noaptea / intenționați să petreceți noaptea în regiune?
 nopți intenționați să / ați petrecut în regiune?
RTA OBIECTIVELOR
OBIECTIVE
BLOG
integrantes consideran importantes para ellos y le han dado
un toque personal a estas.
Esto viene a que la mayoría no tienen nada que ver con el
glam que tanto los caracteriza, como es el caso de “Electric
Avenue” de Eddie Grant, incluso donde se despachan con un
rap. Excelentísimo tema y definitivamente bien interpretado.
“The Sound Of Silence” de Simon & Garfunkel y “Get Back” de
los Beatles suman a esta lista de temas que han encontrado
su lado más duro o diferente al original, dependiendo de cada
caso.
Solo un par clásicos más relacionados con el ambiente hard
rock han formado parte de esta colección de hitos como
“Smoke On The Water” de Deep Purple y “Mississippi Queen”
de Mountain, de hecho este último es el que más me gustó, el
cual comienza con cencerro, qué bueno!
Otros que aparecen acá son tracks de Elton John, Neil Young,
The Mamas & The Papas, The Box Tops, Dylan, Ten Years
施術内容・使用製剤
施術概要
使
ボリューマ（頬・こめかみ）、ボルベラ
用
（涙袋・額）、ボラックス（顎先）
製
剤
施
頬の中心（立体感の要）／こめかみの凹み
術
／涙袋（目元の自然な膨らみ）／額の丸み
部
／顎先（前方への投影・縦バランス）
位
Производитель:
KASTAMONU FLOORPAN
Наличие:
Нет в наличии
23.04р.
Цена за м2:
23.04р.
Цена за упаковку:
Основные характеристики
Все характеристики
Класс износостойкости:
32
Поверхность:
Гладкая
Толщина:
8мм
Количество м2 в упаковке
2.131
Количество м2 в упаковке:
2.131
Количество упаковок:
---
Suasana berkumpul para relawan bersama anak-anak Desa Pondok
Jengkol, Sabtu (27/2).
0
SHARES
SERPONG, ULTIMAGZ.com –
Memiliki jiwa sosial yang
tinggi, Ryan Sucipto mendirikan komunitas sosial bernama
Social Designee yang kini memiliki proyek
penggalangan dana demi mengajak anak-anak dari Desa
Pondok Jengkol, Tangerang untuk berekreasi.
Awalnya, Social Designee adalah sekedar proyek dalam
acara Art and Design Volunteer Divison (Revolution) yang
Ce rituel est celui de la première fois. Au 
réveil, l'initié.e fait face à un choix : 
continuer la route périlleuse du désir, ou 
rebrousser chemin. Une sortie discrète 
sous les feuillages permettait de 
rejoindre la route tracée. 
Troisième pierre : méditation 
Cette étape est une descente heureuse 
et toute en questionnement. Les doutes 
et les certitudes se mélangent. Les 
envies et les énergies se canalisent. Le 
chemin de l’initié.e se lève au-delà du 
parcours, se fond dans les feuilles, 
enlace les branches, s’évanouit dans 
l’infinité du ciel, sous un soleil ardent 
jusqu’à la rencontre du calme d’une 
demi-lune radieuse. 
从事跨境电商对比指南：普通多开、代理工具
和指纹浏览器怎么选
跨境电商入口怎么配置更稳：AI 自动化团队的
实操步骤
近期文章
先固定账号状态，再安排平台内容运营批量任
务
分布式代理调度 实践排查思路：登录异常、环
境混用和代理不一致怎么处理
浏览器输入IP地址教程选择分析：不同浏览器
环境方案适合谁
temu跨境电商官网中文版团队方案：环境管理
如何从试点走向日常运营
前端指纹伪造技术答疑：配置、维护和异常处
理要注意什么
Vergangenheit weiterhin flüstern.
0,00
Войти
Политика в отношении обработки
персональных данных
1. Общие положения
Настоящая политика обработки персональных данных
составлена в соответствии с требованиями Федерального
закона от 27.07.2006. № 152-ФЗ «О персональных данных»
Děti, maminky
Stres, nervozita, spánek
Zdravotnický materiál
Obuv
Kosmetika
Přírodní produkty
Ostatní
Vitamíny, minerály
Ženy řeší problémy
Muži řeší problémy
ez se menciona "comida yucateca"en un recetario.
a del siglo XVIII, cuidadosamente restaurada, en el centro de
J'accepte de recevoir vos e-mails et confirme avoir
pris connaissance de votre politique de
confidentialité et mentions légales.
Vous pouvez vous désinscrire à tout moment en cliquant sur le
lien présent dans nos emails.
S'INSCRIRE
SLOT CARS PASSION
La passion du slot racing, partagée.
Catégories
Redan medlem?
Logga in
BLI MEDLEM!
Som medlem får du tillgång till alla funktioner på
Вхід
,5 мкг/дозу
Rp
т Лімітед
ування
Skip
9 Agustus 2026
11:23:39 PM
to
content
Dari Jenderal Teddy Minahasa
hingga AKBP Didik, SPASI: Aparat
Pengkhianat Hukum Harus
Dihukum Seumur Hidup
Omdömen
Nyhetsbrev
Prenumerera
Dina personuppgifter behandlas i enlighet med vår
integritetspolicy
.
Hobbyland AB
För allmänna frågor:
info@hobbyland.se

What is expected:
Say how many lines of these records hold the string "como", giving the number and no other words.

Exercise output:
2